-------- SOURCE MATERIAL

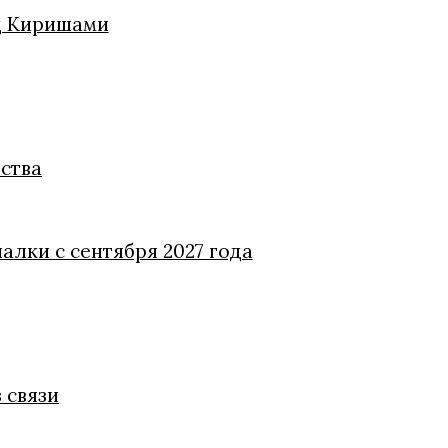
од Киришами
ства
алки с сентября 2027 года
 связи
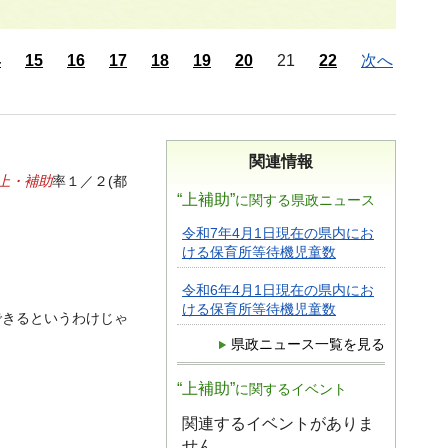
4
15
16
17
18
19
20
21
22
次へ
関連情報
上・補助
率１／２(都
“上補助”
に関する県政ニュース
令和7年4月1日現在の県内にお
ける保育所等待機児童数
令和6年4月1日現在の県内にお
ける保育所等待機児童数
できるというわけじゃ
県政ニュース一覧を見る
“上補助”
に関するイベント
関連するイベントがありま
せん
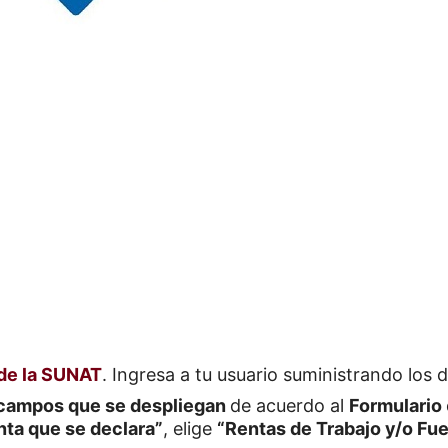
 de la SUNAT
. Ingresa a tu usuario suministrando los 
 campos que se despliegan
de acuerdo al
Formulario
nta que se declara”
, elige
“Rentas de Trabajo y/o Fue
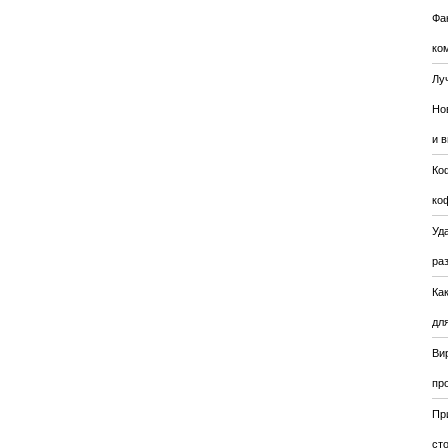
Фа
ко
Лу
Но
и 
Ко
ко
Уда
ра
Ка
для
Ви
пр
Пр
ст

----------------
-------- SOURCE MATERIAL

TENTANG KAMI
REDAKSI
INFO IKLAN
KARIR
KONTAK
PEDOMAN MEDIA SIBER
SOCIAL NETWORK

----------------
-------- SOURCE MATERIAL

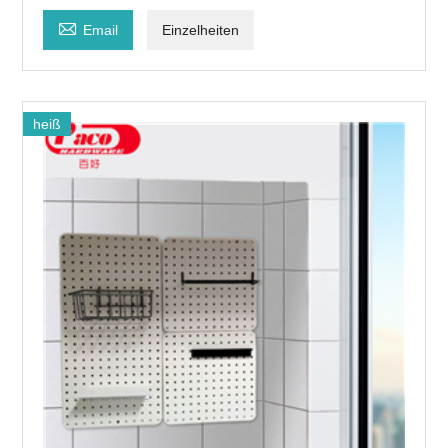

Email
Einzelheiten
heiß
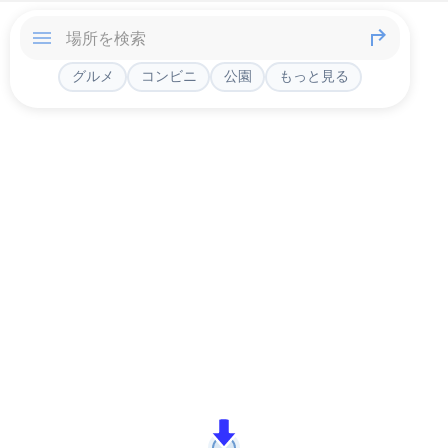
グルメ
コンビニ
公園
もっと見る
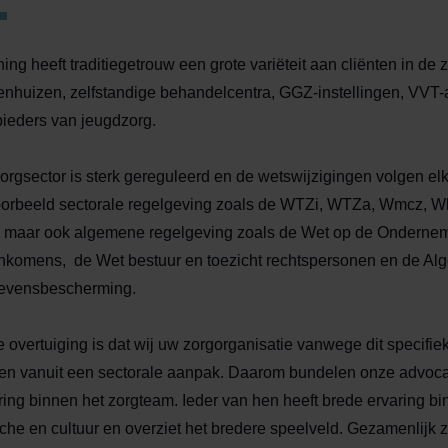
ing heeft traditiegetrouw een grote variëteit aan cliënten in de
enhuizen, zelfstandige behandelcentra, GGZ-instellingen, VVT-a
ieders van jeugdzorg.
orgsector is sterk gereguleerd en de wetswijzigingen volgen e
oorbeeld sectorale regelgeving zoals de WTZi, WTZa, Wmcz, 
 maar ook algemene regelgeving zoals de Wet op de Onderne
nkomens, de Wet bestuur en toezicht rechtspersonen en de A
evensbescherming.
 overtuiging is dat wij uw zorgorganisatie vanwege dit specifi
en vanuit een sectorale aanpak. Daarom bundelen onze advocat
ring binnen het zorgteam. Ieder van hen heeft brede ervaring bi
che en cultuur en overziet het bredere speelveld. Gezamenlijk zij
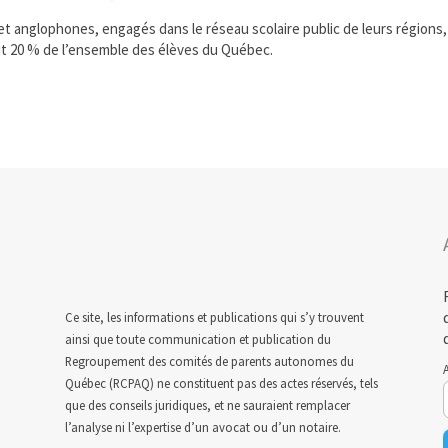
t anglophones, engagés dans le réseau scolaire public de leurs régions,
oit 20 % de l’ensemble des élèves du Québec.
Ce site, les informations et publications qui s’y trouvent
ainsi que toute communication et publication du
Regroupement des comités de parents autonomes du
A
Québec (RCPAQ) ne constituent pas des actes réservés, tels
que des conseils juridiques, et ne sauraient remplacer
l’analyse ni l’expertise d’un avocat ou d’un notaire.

----------------

**WORK INSTRUCTIONS**
Please copy, exactly and with nothing else, the lines above beginning at the line that has "maar ook algemene" and ending with the line that has "en vanuit een".

**EXPECTED ANSWER**
 maar ook algemene regelgeving zoals de Wet op de Onderne
nkomens, de Wet bestuur en toezicht rechtspersonen en de A
evensbescherming.
 overtuiging is dat wij uw zorgorganisatie vanwege dit specifi
en vanuit een sectorale aanpak. Daarom bundelen onze advocat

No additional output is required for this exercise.